Superman de Richard Donner, sorti en 1978, reste une œuvre fondamentale dans l’histoire du cinéma de super-héros. À une époque où le genre semblait encore naissant, il n'était pas évident de penser qu'un tel film pourrait transcender les limites de ce qu’on attendait d'un super-héros. Pourtant, Donner parvient à insuffler une authenticité et un charme indéniables à son film, même si le passage du temps a laissé quelques traces, notamment au niveau des effets visuels et de certaines intrigues qui paraissent aujourd’hui un peu simplistes.
Il est important de comprendre que, pour l’époque, des scènes où Superman sauve des chats dans des arbres ou arrête des cambrioleurs étaient perçues comme suffisantes, et cela fonctionnait parfaitement. Aujourd'hui, avec des standards de films de super-héros bien différents, cette approche peut sembler un peu dépassée. Mais cette critique, bien que légitime d’un point de vue moderne, ne rend pas justice à l’œuvre dans son contexte. Le film est une réussite dans sa vision du héros, et il est évident qu’à l’époque, il n’était tout simplement pas possible de réaliser des scènes d’action spectaculaires comme celles que l'on voit aujourd'hui, comme les combats entre Superman et Zod ou Doomsday.

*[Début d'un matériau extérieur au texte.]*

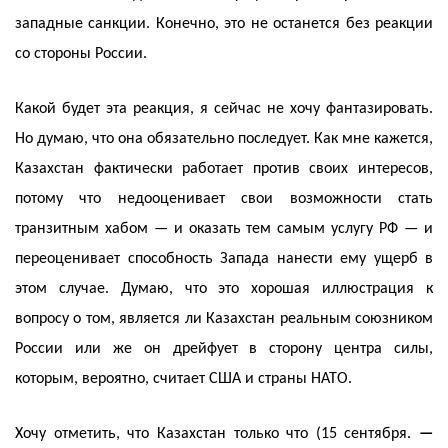
западные санкции. Конечно, это не останется без реакции
со стороны России.
Какой будет эта реакция, я сейчас не хочу фантазировать.
Но думаю, что она обязательно последует. Как мне кажется,
Казахстан фактически работает против своих интересов,
потому что недооценивает свои возможности стать
транзитным хабом — и оказать тем самым услугу РФ — и
переоценивает способность Запада нанести ему ущерб в
этом случае. Думаю, что это хорошая иллюстрация к
вопросу о том, является ли Казахстан реальным союзником
России или же он дрейфует в сторону центра силы,
которым, вероятно, считает США и страны НАТО.
Хочу отметить, что Казахстан только что (15 сентября.
—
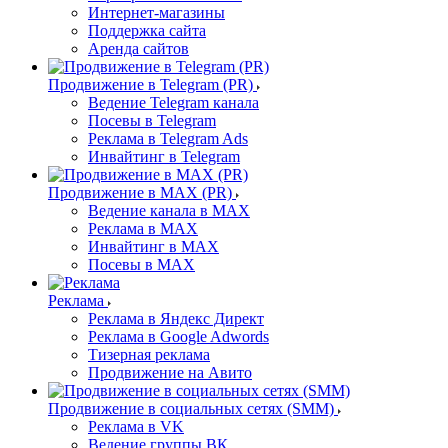
Интернет-магазины
Поддержка сайта
Аренда сайтов
Продвижение в Telegram (PR)
Ведение Telegram канала
Посевы в Telegram
Реклама в Telegram Ads
Инвайтинг в Telegram
Продвижение в MAX (PR)
Ведение канала в MAX
Реклама в MAX
Инвайтинг в MAX
Посевы в MAX
Реклама
Реклама в Яндекс Директ
Реклама в Google Adwords
Тизерная реклама
Продвижение на Авито
Продвижение в социальных сетях (SMM)
Реклама в VK
Ведение группы ВК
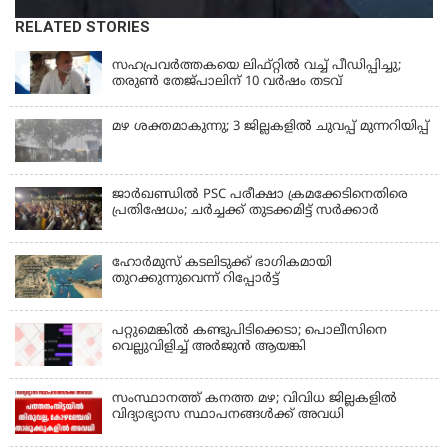
RELATED STORIES
LATEST NEWS
സഹപ്രവർത്തകയെ ലിഫ്റ്റിൽ വച്ച് പീഡിപ്പിച്ചു;
തരുൺ തേജ്‌പാലിന് 10 വർഷം തടവ്
മഴ ശക്തമാകുന്നു; 3 ജില്ലകളിൽ ചുവപ്പ് മുന്നറിയിപ്പ്
ജാര്‍ഖണ്ഡില്‍ PSC പരീക്ഷാ ക്രമക്കേടിനെതിരെ
പ്രതിഷേധം; ചര്‍ച്ചക്ക് തുടക്കമിട്ട് സർക്കാർ
ഹോര്‍മുസ് കടലിടുക്ക് ഭാഗികമായി
തുറക്കുന്നുവെന്ന് റിപ്പോര്‍ട്ട്
പറ്റുമെങ്കിൽ കണ്ടുപിടിക്കെടാ; പൊലീസിനെ
വെല്ലുവിളിച്ച് അർജുൻ ആയങ്കി
സംസ്ഥാനത്ത് കനത്ത മഴ; വിവിധ ജില്ലകളിൽ
വിദ്യാഭ്യാസ സ്ഥാപനങ്ങൾക്ക് അവധി
KERALA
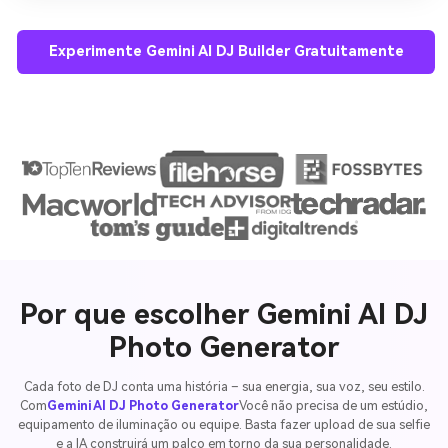
Experimente Gemini AI DJ Builder Gratuitamente
Por que escolher Gemini AI DJ
Photo Generator
Cada foto de DJ conta uma história – sua energia, sua voz, seu estilo.
Com
Gemini AI DJ Photo Generator
Você não precisa de um estúdio,
equipamento de iluminação ou equipe. Basta fazer upload de sua selfie
e a IA construirá um palco em torno da sua personalidade.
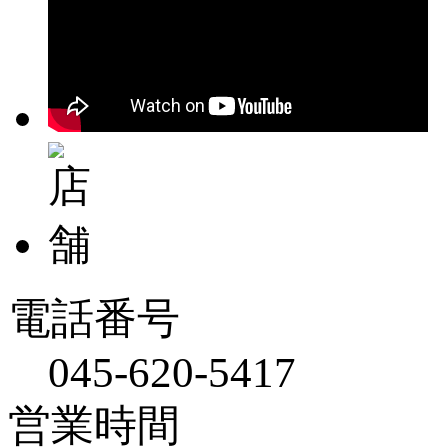
電話番号
045-620-5417
営業時間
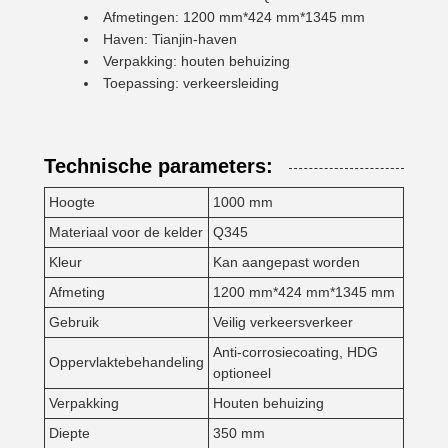
Afmetingen: 1200 mm*424 mm*1345 mm
Haven: Tianjin-haven
Verpakking: houten behuizing
Toepassing: verkeersleiding
Technische parameters:
Hoogte
1000 mm
Materiaal voor de kelder
Q345
Kleur
Kan aangepast worden
Afmeting
1200 mm*424 mm*1345 mm
Gebruik
Veilig verkeersverkeer
Anti-corrosiecoating, HDG
Oppervlaktebehandeling
optioneel
Verpakking
Houten behuizing
Diepte
350 mm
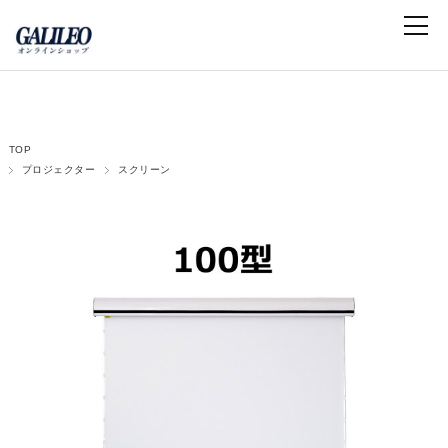
TOP
プロジェクター
スクリーン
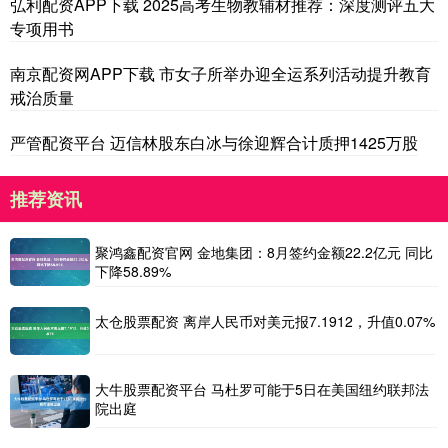
弘利配资APP下载 2025高考生物教辅材推荐：深度测评五大
专项用书
南京配资网APP下载 市女子所举办迎全运系列活动提升教育
戒治质量
严管配资平台 迈信林股东白冰与徐迎辉合计质押1425万股
推荐资讯
聚鸿鑫配资官网 金地集团：8月签约金额22.2亿元 同比
下降58.89%
太仓股票配资 离岸人民币对美元报7.1912，升值0.07%
大牛股票配资平台 马杜罗可能于5日在美国纽约联邦法
院出庭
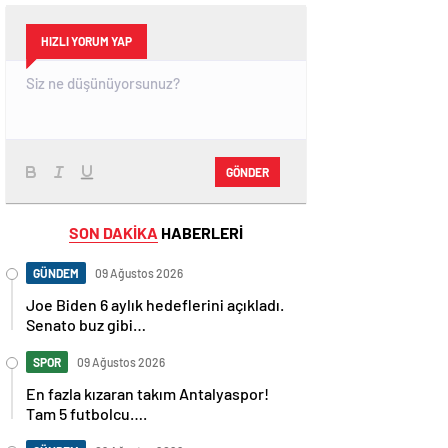
HIZLI YORUM YAP
GÖNDER
SON DAKİKA
HABERLERİ
GÜNDEM
09 Ağustos 2026
Joe Biden 6 aylık hedeflerini açıkladı.
Senato buz gibi…
SPOR
09 Ağustos 2026
En fazla kızaran takım Antalyaspor!
Tam 5 futbolcu….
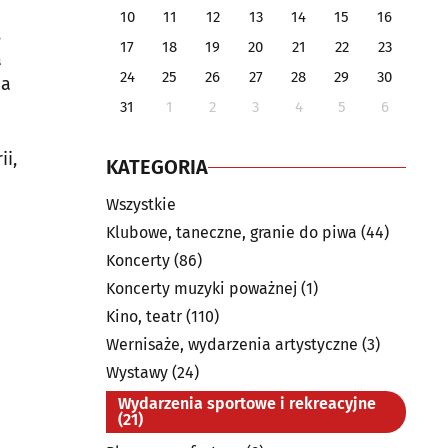
e
10
11
12
13
14
15
16
.
17
18
19
20
21
22
23
a
24
25
26
27
28
29
30
na
31
1
2
3
4
5
6
ii,
KATEGORIA
Wszystkie
Klubowe, taneczne, granie do piwa
(44)
Koncerty
(86)
Koncerty muzyki poważnej
(1)
Kino, teatr
(110)
Wernisaże, wydarzenia artystyczne
(3)
Wystawy
(24)
Wydarzenia sportowe i rekreacyjne
(21)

Le film doit être jugé par rapport à son époque, et non selon les critères modernes.
L'une des plus grandes forces du film réside dans la façon dont il présente la double identité de Superman. Donner met en avant cet aspect fondamental du personnage avec brio. Christopher Reeve incarne parfaitement cette dualité : en tant que Clark Kent, il est maladroit et presque invisible, avec une posture voutée et une voix timorée. Mais lorsqu'il devient Superman, il dégage une confiance et une stature impressionnantes. Cette interprétation est l'élément central du filmet Reeve devient rapidement l'icône du personnage, une figure inoubliable dans le monde du cinéma de super-héros.

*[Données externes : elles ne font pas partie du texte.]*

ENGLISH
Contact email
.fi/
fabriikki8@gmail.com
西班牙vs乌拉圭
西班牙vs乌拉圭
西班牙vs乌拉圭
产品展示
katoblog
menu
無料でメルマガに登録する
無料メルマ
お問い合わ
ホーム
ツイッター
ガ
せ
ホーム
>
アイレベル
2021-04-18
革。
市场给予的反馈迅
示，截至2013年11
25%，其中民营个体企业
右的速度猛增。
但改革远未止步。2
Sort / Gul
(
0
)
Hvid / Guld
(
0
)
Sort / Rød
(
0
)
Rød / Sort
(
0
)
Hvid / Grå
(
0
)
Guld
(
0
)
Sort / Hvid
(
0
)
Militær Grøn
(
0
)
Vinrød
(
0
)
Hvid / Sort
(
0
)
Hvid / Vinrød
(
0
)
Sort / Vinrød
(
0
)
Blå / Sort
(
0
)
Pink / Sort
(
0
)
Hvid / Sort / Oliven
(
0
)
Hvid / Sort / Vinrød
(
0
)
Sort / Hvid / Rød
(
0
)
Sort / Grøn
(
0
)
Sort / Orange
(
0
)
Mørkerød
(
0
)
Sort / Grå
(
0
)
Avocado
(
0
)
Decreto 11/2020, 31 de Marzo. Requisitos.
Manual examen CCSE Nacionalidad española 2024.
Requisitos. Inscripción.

De même, le personnage de Lex Luthor, interprété par Gene Hackman, est également une grande réussite. Bien que le personnage n’apparaisse aussi longtemps qu'on aurait pu l'espérer, Luthor incarne parfaitement le méchant mégalomane, dont l'unique but est la destruction et la grandeur. Il est l'antithèse de Superman, cherchant à détruire là où Superman cherche à sauver. Cette simplicité dans ses motivations n’enlève rien à la puissance de son personnage, bien au contraire. Hackman insuffle à Luthor une excentricité qui le rend paradoxalement sympathique, rendant cette lutte entre le bien et le mal encore plus captivante.
Lois Lane, quant à elle, interprétée par Margot Kidder, ne se contente pas d'être une "dame en détresse". C'est une femme forte, indépendante, qui ne se laisse pas définir par Superman. Kidder parvient à donner à son personnage une profondeur et une personnalité qui en font une figure aussi emblématique que le héros lui-même. Elle est loin de l'archétype de la femme fragile qu’on trouvait dans d'autres films.
Bien que Superman comporte des moments qui peuvent sembler aujourd’hui simplistes ou très vite expédiés, notamment la manière dont Lex Luthor découvre le point faible de Superman ou la première partie qui se concentre sur la ferme, le film reste une œuvre est un film de superhéros honorable.
Enfin, Superman de Richard Donner est une œuvre fondatrice. Il n’a peut-être pas l’intensité spectaculaire des films modernes, mais il a su capturer l’essence même du personnage et de ses enjeux. Le film reste un classique intemporel qui mérite d’être apprécié non seulement pour ses personnages iconiques mais aussi pour sa contribution à l’émergence du genre des films de super-héros.